Substantial activities in IP (intellectual property) regimes: Tracking and tracing and how to apply new rules for substance; improving transparency with compulsory spontaneous exchange of information on rulings with a need to keep exchanges broad, but focused. The principles and framework for such exchanges agreed with exchanges to commence in 2015.
They also dealt with permanent establishments (PE) with an aim to develop changes to the definition of PE to prevent the artificial avoidance of PE status in relation to BEPS … …including through the use of commissionnaire arrangements … … and the specific activity exemptions. Work on these issues will also address allocation of profit issues.
Commissionnaire arrangements: The OECD said a commissionnaire arrangement may be loosely defined as an arrangement through which a person sells products in a given State in its own name but on behalf of a foreign enterprise that is the owner of these products. "Since the person that concludes the sales does not own the products that it sells, it cannot be taxed on the profits derived from such sales and may only be taxed on the remuneration that it receives for its services (usually a commission)."
Changes to PE definition to address commissionnaire and similar strategies: Four alternative options to ensure that there will be a PE where the activities that an intermediary (other than independent agent) exercises in a country result in the regular conclusion of contracts to be performed by a foreign enterprise; company acting almost exclusively for related parties will be unable to claim to be an independent agent.

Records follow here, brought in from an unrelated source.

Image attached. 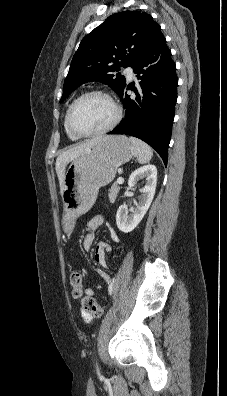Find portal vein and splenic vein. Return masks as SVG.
<instances>
[{"instance_id":"1","label":"portal vein and splenic vein","mask_w":227,"mask_h":396,"mask_svg":"<svg viewBox=\"0 0 227 396\" xmlns=\"http://www.w3.org/2000/svg\"><path fill=\"white\" fill-rule=\"evenodd\" d=\"M123 182H124V179H123L122 177H119V178L117 179V183H118V184H123Z\"/></svg>"}]
</instances>
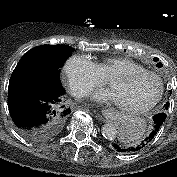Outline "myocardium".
I'll list each match as a JSON object with an SVG mask.
<instances>
[{
    "mask_svg": "<svg viewBox=\"0 0 177 177\" xmlns=\"http://www.w3.org/2000/svg\"><path fill=\"white\" fill-rule=\"evenodd\" d=\"M140 76H149V77L154 78L157 81L158 90L156 94L149 101H147L146 103L142 105L126 106L122 104H117L121 110L126 111V112H132V113H142V112H145L151 109L161 99L163 95V91H164L163 81L157 73L148 71L146 69L145 70H130V71L115 74L111 78H109L108 83H109V86H111L112 83L116 80H123V79H129V78L140 77Z\"/></svg>",
    "mask_w": 177,
    "mask_h": 177,
    "instance_id": "1",
    "label": "myocardium"
}]
</instances>
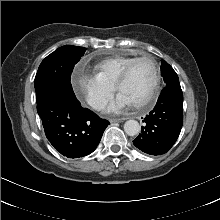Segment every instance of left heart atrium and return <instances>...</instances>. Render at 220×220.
Listing matches in <instances>:
<instances>
[{
  "label": "left heart atrium",
  "instance_id": "1",
  "mask_svg": "<svg viewBox=\"0 0 220 220\" xmlns=\"http://www.w3.org/2000/svg\"><path fill=\"white\" fill-rule=\"evenodd\" d=\"M132 103L130 100L123 94H118L115 100H113L109 106L106 108L107 112H120L127 106H130Z\"/></svg>",
  "mask_w": 220,
  "mask_h": 220
}]
</instances>
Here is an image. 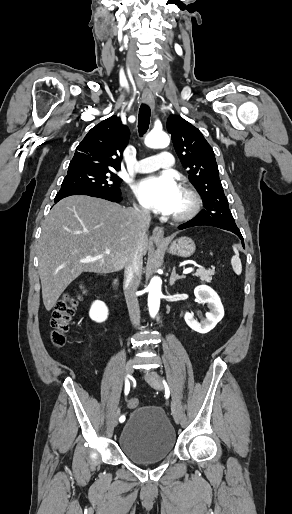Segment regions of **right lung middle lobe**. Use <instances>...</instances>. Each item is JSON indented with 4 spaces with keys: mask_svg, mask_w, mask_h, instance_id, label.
Returning a JSON list of instances; mask_svg holds the SVG:
<instances>
[{
    "mask_svg": "<svg viewBox=\"0 0 292 514\" xmlns=\"http://www.w3.org/2000/svg\"><path fill=\"white\" fill-rule=\"evenodd\" d=\"M122 179L115 172H68L59 192L86 190L105 193L120 192Z\"/></svg>",
    "mask_w": 292,
    "mask_h": 514,
    "instance_id": "dd1d6c3e",
    "label": "right lung middle lobe"
}]
</instances>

These issues are of relevance to foreign owned operations in Ireland where artificial structures exist in respect of overseas sales to avoid tax, are common.
See Webcast video below.
Two global business surveys conducted by Grant Thornton, an accountancy group, finds businesses sceptical about the success of the OECD’s BEPS Project on intergovernmental action on tax and wanting greater clarity as to what is acceptable and unacceptable tax planning -- even if this provided less opportunity to reduce tax liabilities across borders.
“They have a responsibility to their investors and shareholders to keep costs down. Simply telling them to pay their 'fair share' is not a viable alternative to a clear set of rules or principles.”

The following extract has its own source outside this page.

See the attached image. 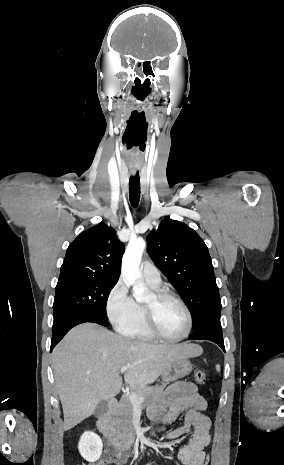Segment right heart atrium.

“We applaud the OECD in taking on this much needed project,” said Francesca Lagerberg, global leader of tax services at Grant Thornton International. “But we caution the business community that finding a global solution will be very difficult and will not be speedy.”

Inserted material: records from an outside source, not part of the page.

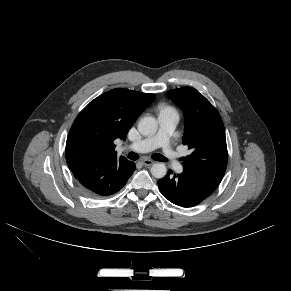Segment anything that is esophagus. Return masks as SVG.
Listing matches in <instances>:
<instances>
[{
	"mask_svg": "<svg viewBox=\"0 0 291 291\" xmlns=\"http://www.w3.org/2000/svg\"><path fill=\"white\" fill-rule=\"evenodd\" d=\"M141 162H142V164L145 165V166H151V165L154 164V161H152V160H150V159H147V158L142 159Z\"/></svg>",
	"mask_w": 291,
	"mask_h": 291,
	"instance_id": "esophagus-1",
	"label": "esophagus"
}]
</instances>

Grant Thornton surveyed 2500 businesses in 34 countries in May and found that only 23% think the OECD Base Erosion and Profit Shifting (BEPS) Action Plan is likely to be successful.
“We are hoping that over the last few months businesses are feeling more confident of meaningful change, given Ireland eliminating the ‘Double Irish Dutch Sandwich’ and the UK imposing a diverted profits tax ‘Google tax’ on multinationals,” said Lagerberg.
“Many of the objectives of the BEPS Action Plan are valid. They include the elimination of loopholes that allow profits to ‘disappear’ for tax purposes. The concern is that the scope is so broad it touches almost every area of international taxation. It’s as if in an attempt to get rid of some traffic black spots, the authorities have decided to overhaul the entire road network and require every driver to modify their car.”
A separate global business survey conducted by Grant Thornton in 2013 found the vast majority (68%) would welcome more global cooperation and guidance from tax authorities on what is acceptable and unacceptable tax planning, even if this provided less opportunity to reduce tax liabilities across borders.
“Businesses need things in black and white,” said Lagerberg. “They have a responsibility to their investors and shareholders to keep costs down. Simply telling them to pay their 'fair share' is not a viable alternative to a clear set of rules or principles.”